* [Material to process]:
↓

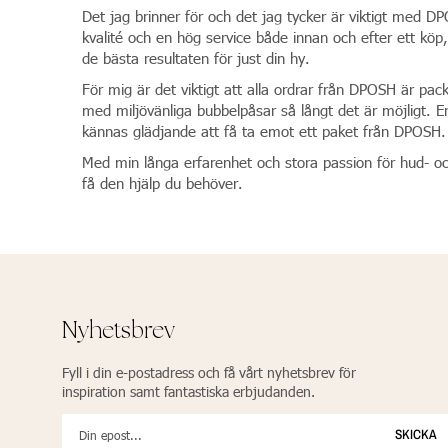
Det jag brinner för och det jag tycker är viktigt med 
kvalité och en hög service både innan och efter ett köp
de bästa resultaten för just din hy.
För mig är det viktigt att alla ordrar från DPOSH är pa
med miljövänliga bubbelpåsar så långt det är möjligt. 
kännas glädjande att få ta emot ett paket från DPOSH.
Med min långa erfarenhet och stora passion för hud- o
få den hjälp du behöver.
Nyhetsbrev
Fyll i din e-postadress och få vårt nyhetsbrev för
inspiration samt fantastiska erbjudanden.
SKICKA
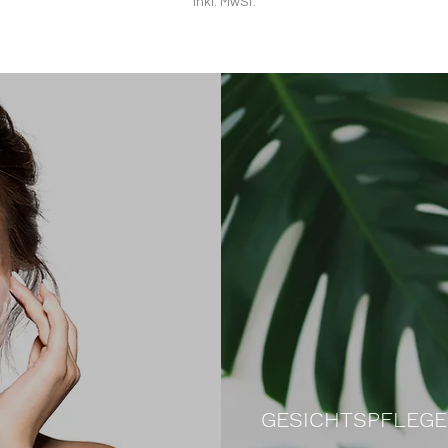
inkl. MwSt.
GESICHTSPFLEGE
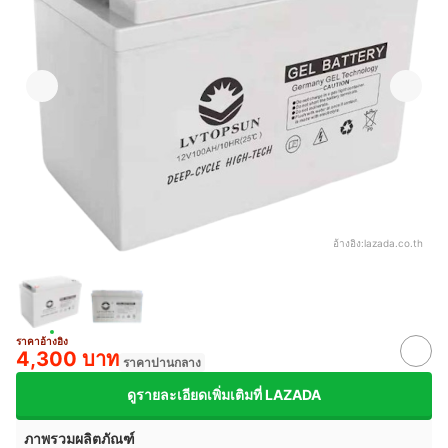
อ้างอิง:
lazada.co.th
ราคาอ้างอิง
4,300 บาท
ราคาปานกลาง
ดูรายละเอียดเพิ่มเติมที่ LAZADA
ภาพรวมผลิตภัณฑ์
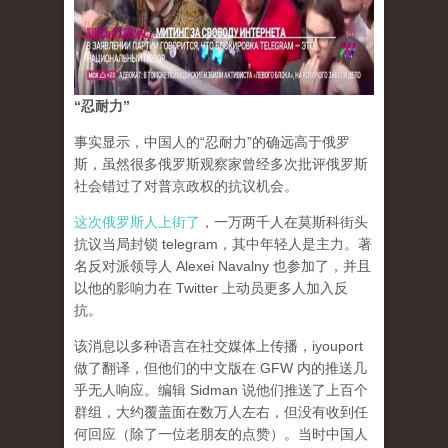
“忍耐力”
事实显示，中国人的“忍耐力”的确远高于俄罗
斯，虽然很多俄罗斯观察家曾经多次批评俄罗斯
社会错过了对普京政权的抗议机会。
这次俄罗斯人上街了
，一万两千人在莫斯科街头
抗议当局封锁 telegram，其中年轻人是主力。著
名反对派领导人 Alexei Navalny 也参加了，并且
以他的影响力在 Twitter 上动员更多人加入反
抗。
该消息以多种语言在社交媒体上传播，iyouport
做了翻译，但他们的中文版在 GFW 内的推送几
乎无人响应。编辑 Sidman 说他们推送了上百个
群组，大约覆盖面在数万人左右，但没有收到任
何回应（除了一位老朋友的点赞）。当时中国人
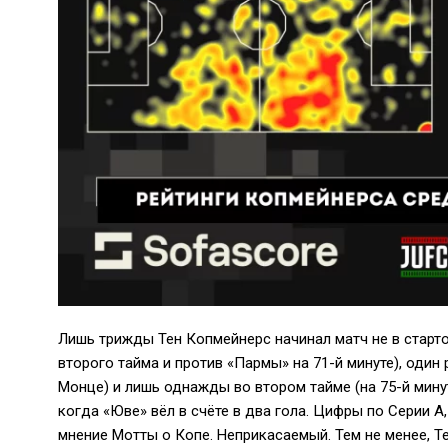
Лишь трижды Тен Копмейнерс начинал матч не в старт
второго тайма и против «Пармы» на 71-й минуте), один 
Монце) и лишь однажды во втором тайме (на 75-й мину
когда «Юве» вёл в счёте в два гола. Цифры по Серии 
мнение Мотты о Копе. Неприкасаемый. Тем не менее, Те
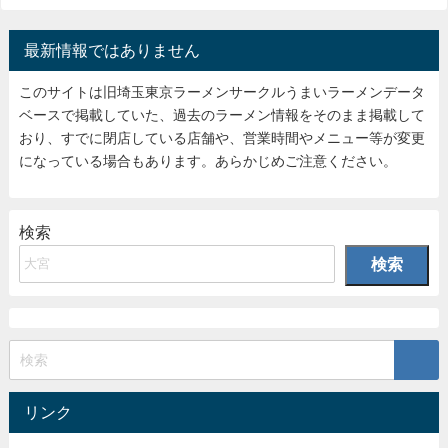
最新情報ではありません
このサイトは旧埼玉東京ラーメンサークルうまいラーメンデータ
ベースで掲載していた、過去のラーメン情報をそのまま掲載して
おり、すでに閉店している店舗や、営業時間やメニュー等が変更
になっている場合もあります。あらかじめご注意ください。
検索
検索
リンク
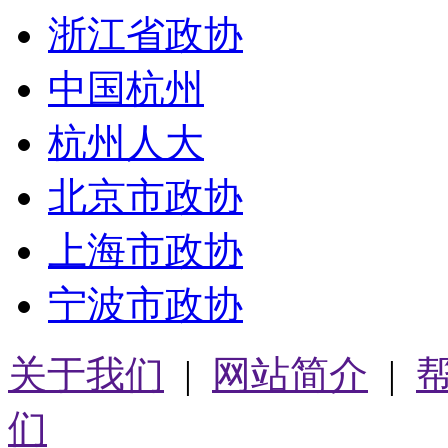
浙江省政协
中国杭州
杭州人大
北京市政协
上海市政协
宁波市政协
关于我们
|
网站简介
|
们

↑

* [Task item]:
Once the pictures are removed, repeat all of the data above exactly.

* [Solution to the exercise]:
Det jag brinner för och det jag tycker är viktigt med 
kvalité och en hög service både innan och efter ett köp
de bästa resultaten för just din hy.
För mig är det viktigt att alla ordrar från DPOSH är pa
med miljövänliga bubbelpåsar så långt det är möjligt. 
kännas glädjande att få ta emot ett paket från DPOSH.
Med min långa erfarenhet och stora passion för hud- o
få den hjälp du behöver.
Nyhetsbrev
Fyll i din e-postadress och få vårt nyhetsbrev för
inspiration samt fantastiska erbjudanden.
SKICKA
inkl. MwSt.
GESICHTSPFLEGE
อ้างอิง:
lazada.co.th
ราคาอ้างอิง
4,300 บาท
ราคาปานกลาง
ดูรายละเอียดเพิ่มเติมที่ LAZADA
ภาพรวมผลิตภัณฑ์
“忍耐力”
事实显示，中国人的“忍耐力”的确远高于俄罗
斯，虽然很多俄罗斯观察家曾经多次批评俄罗斯
社会错过了对普京政权的抗议机会。
这次俄罗斯人上街了
，一万两千人在莫斯科街头
抗议当局封锁 telegram，其中年轻人是主力。著
名反对派领导人 Alexei Navalny 也参加了，并且
以他的影响力在 Twitter 上动员更多人加入反
抗。
该消息以多种语言在社交媒体上传播，iyouport
做了翻译，但他们的中文版在 GFW 内的推送几
乎无人响应。编辑 Sidman 说他们推送了上百个
群组，大约覆盖面在数万人左右，但没有收到任
何回应（除了一位老朋友的点赞）。当时中国人
Лишь трижды Тен Копмейнерс начинал матч не в старт
второго тайма и против «Пармы» на 71-й минуте), один 
Монце) и лишь однажды во втором тайме (на 75-й мину
когда «Юве» вёл в счёте в два гола. Цифры по Серии 
мнение Мотты о Копе. Неприкасаемый. Тем не менее, Те
最新情報ではありません
このサイトは旧埼玉東京ラーメンサークルうまいラーメンデータ
ベースで掲載していた、過去のラーメン情報をそのまま掲載して
おり、すでに閉店している店舗や、営業時間やメニュー等が変更
になっている場合もあります。あらかじめご注意ください。
検索
検索
リンク
浙江省政协
中国杭州
杭州人大
北京市政协
上海市政协
宁波市政协
关于我们
|
网站简介
|
们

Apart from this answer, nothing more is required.